Does cold weather hurt the economy?
Icicles on a tree. Source: Wikipedia
On the face of it, it sure seems that way. Frigid temperatures keep people home and depress retail sales. They hurt agricultural output and can lead to injuries or even death from accidents and physical stress. There’s even some thought that the 16th century’s “little ice age” may have led to crop failures and witch trials.
Certainly extreme weather interrupts us. It’s hard to go shopping or plant crops when you have to shovel out. And storms, droughts, and cold-snaps affect short-term commodity prices. But the effect is local. Three inches of snow in Minneapolis is no big deal; in Washington, DC it’s enough to shut down the government.

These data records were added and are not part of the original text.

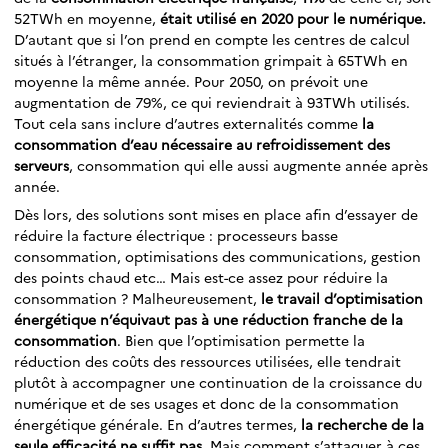
52TWh en moyenne,
était utilisé en 2020 pour le numérique.
D’autant que si l’on prend en compte les centres de calcul
situés à l’étranger, la consommation grimpait à 65TWh en
moyenne la même année. Pour 2050, on prévoit une
augmentation de 79%, ce qui reviendrait à 93TWh utilisés.
Tout cela sans inclure d’autres externalités comme
la
consommation d’eau nécessaire au refroidissement des
serveurs
, consommation qui elle aussi augmente année après
année.
Dès lors, des solutions sont mises en place afin d’essayer de
réduire la facture électrique : processeurs basse
consommation, optimisations des communications, gestion
des points chaud etc… Mais est-ce assez pour réduire la
consommation ? Malheureusement,
le travail d’optimisation
énergétique n’équivaut pas à une réduction franche de la
consommation
. Bien que l’optimisation permette la
réduction des coûts des ressources utilisées, elle tendrait
plutôt à accompagner une continuation de la croissance du
numérique et de ses usages et donc de la consommation
énergétique générale. En d’autres termes,
la recherche de la
seule efficacité ne suffit pas
. Mais comment s’attaquer à ces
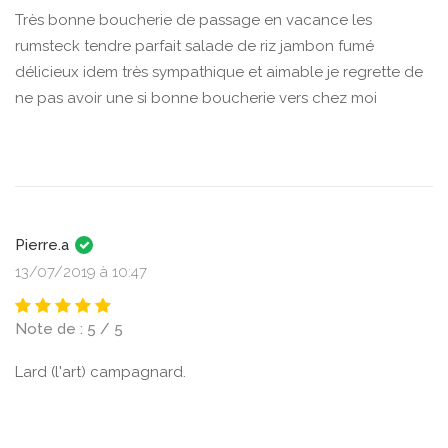
Très bonne boucherie de passage en vacance les
rumsteck tendre parfait salade de riz jambon fumé
délicieux idem très sympathique et aimable je regrette de
ne pas avoir une si bonne boucherie vers chez moi
Pierre.a
13/07/2019 à 10:47
Note de : 5 / 5
Lard (l'art) campagnard.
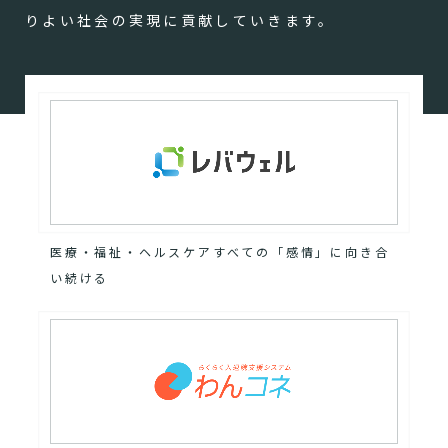
りよい社会の実現に貢献していきます。
医療・福祉・ヘルスケアすべての「感情」に向き合
い続ける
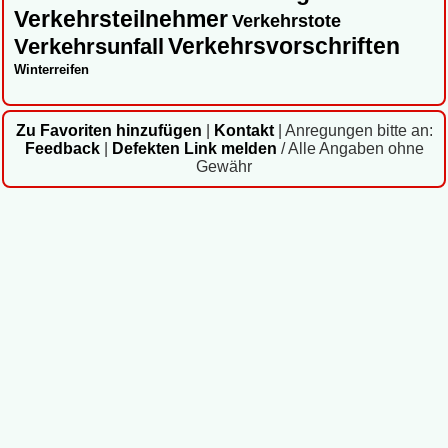
Verkehrsteilnehmer
Verkehrstote
Verkehrsvorschriften
Verkehrsunfall
Winterreifen
Zu Favoriten hinzufügen
|
Kontakt
|
Anregungen bitte an:
Feedback
|
Defekten Link melden
/ Alle Angaben ohne
Gewähr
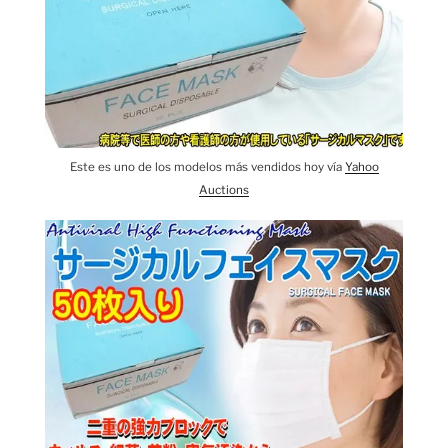
Este es uno de los modelos más vendidos hoy vía
Yahoo
Auctions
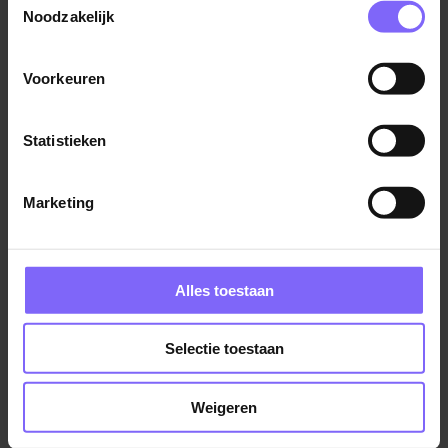
Noodzakelijk
Voorkeuren
Statistieken
Marketing
Alles toestaan
©TomTom
Selectie toestaan
Locatie Kerkrade
Klarenanstelerweg 2
Weigeren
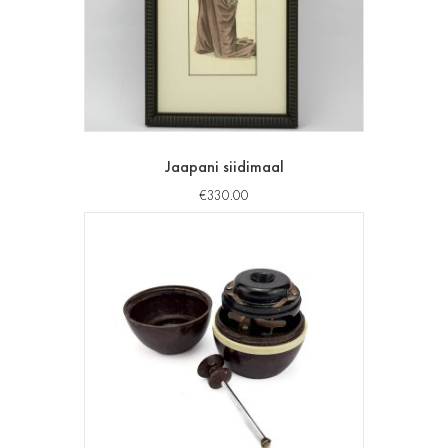
Jaapani siidimaal
€
330.00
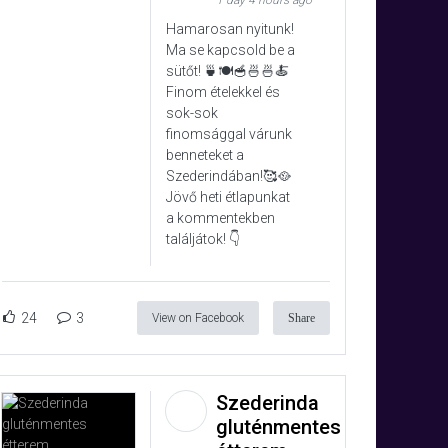
1 day 4 hours ago
Hamarosan nyitunk!
Ma se kapcsold be a
sütőt! 🍵🍽️🥣🍜🍜🍝
Finom ételekkel és
sok-sok
finomsággal várunk
benneteket a
Szederindában!🥰🥘
Jövő heti étlapunkat
a kommentekben
találjátok! 👇
24
3
View on Facebook
Share
Szederinda
gluténmentes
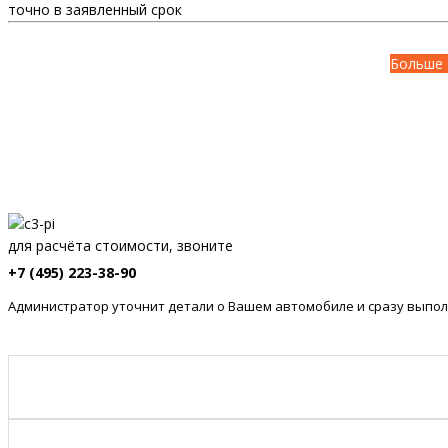
точно в заявленный срок
Больше 
для расчёта стоимости, звоните
+7 (495) 223-38-90
Администратор уточнит детали о Вашем автомобиле и сразу выпол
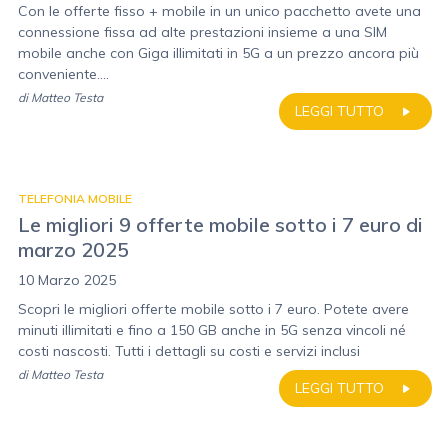
Con le offerte fisso + mobile in un unico pacchetto avete una
connessione fissa ad alte prestazioni insieme a una SIM
mobile anche con Giga illimitati in 5G a un prezzo ancora più
conveniente....
di
Matteo Testa
LEGGI TUTTO
TELEFONIA MOBILE
Le migliori 9 offerte mobile sotto i 7 euro di
marzo 2025
10 Marzo 2025
Scopri le migliori offerte mobile sotto i 7 euro. Potete avere
minuti illimitati e fino a 150 GB anche in 5G senza vincoli né
costi nascosti. Tutti i dettagli su costi e servizi inclusi
di
Matteo Testa
LEGGI TUTTO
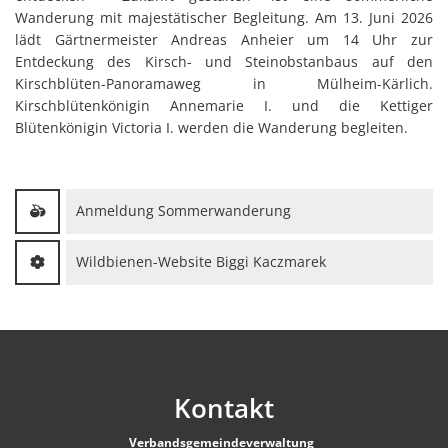
Wanderung mit majestätischer Begleitung. Am 13. Juni 2026
lädt Gärtnermeister Andreas Anheier um 14 Uhr zur
Entdeckung des Kirsch- und Steinobstanbaus auf den
Kirschblüten-Panoramaweg in Mülheim-Kärlich.
Kirschblütenkönigin Annemarie I. und die Kettiger
Blütenkönigin Victoria I. werden die Wanderung begleiten.
Anmeldung Sommerwanderung
Wildbienen-Website Biggi Kaczmarek
Kontakt
Verbandsgemeindeverwaltung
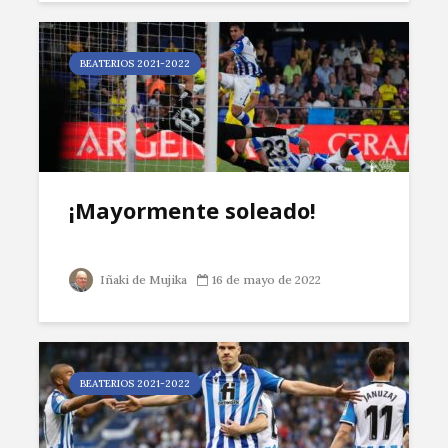
BEATERIOS 2021-2022
¡Mayormente soleado!
Iñaki de Mujika
16 de mayo de 2022
BEATERIOS 2021-2022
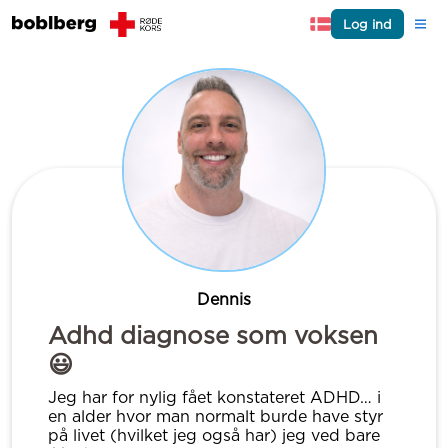
Log ind
Dennis
Adhd diagnose som voksen
😃
Jeg har for nylig fået konstateret ADHD… i
en alder hvor man normalt burde have styr
på livet (hvilket jeg også har) jeg ved bare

But our economy has adapted to deal with minor disruptions. Telecommuting makes it possible for people to still work when they can’t drive to the office; insurance helps us put our lives back together after a big storm. There are also some surprising health benefits from cold weather, like reducing inflammation and killing off parasite-carrying mosquitoes.
Fashion retailers—like H&M or TJ Maxx—seem especially vulnerable to a big freeze. But sales of fleece pullovers and sweaters go up when the temperature goes down. They just don’t make up for lost spring-wear sales.
It’s disruption—not cold—that’s the real challenge. But the more diverse an economy is, the better we can all adapt.